• _Task prompt_:
For every line in the data below, check for the word "confiance", then state how many lines have it. Answer with the number only.

• _Source material_:
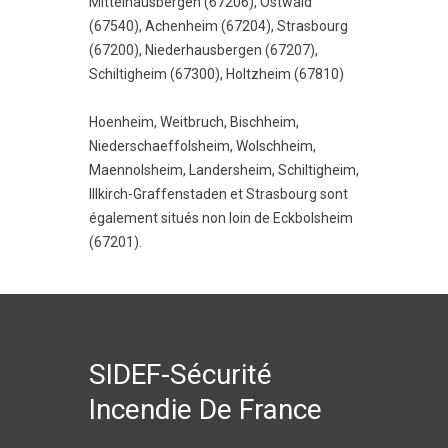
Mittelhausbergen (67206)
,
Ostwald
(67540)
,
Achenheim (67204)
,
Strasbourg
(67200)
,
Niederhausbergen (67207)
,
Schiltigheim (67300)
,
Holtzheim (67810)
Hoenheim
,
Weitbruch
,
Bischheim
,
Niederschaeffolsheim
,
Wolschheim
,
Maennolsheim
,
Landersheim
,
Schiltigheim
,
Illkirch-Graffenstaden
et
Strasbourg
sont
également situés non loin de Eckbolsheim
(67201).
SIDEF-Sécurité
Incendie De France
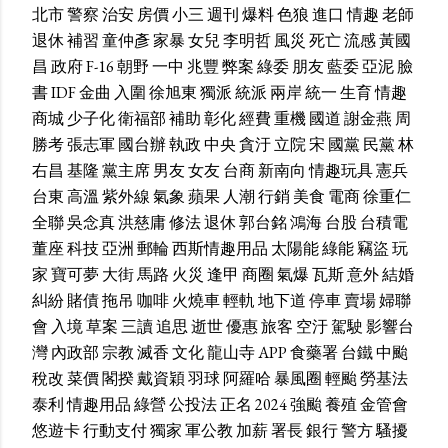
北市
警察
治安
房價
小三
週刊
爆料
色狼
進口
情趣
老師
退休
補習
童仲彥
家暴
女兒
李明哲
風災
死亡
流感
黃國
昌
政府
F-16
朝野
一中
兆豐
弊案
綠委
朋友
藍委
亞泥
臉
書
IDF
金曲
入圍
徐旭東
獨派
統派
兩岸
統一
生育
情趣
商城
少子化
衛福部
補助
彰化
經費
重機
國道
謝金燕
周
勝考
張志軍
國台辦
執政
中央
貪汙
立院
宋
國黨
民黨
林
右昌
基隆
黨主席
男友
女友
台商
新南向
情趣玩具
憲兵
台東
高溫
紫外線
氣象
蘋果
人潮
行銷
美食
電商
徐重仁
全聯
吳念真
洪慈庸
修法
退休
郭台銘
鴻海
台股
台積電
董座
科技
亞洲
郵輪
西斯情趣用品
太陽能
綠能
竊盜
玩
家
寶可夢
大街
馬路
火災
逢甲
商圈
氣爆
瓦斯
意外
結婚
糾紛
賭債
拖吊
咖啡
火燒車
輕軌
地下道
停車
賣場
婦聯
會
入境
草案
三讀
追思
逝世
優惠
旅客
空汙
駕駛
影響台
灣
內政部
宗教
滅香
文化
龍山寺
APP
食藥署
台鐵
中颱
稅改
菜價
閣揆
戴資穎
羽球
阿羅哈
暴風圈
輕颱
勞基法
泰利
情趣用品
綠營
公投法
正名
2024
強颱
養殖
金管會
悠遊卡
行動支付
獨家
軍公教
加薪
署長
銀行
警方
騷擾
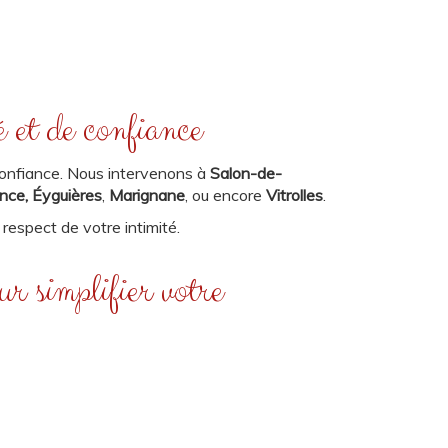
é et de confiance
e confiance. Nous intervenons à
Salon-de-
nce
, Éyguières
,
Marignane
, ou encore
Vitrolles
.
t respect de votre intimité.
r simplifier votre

==

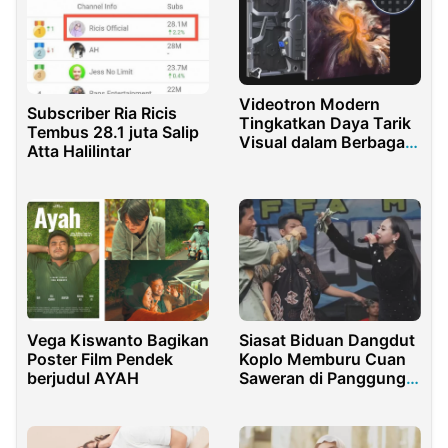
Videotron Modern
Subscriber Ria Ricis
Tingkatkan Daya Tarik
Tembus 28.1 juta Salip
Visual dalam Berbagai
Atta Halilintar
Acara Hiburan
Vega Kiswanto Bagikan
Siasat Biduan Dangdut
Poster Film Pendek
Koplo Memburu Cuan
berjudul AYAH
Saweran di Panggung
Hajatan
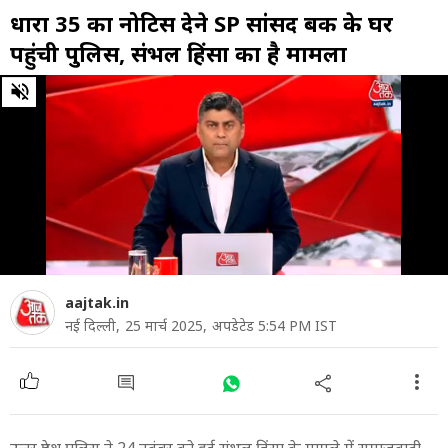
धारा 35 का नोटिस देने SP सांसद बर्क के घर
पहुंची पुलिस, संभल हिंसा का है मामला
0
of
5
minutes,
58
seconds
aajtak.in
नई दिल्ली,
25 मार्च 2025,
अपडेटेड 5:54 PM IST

• _Answer section_:
2